- To do -
Within the material below, how many lines carry the word "越地区大会四日目"? State only the number.

* * *

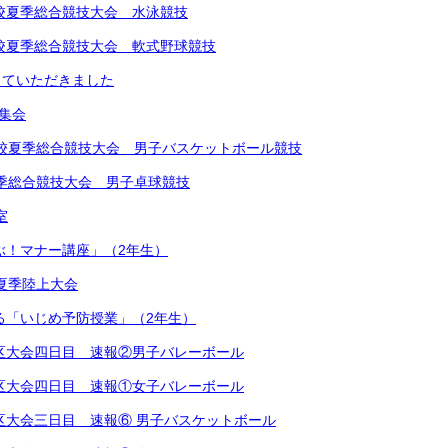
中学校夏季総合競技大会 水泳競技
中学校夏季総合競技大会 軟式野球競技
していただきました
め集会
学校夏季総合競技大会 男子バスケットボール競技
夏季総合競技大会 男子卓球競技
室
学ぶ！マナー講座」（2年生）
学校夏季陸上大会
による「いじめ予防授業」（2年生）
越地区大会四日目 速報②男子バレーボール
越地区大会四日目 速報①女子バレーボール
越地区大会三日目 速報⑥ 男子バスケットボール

* * *

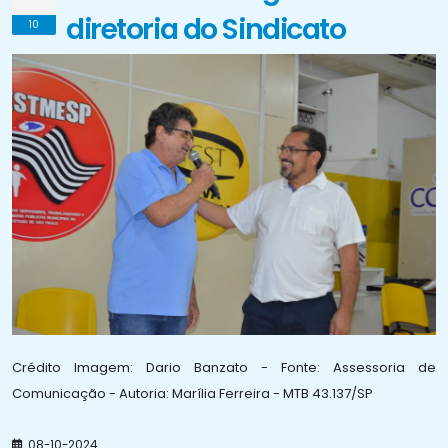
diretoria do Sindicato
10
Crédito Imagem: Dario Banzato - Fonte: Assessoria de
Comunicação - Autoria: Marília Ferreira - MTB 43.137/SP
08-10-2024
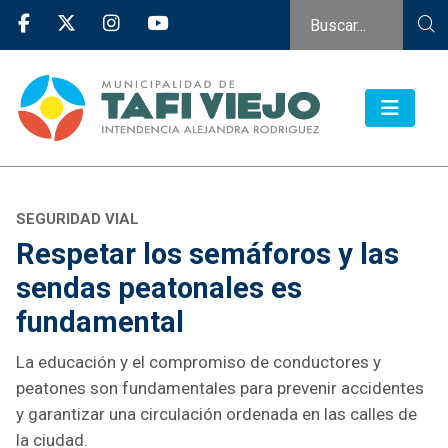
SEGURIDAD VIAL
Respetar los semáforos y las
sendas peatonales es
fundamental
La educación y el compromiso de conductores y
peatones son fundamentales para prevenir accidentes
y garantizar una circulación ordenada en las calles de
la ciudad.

* * *

- Result -
2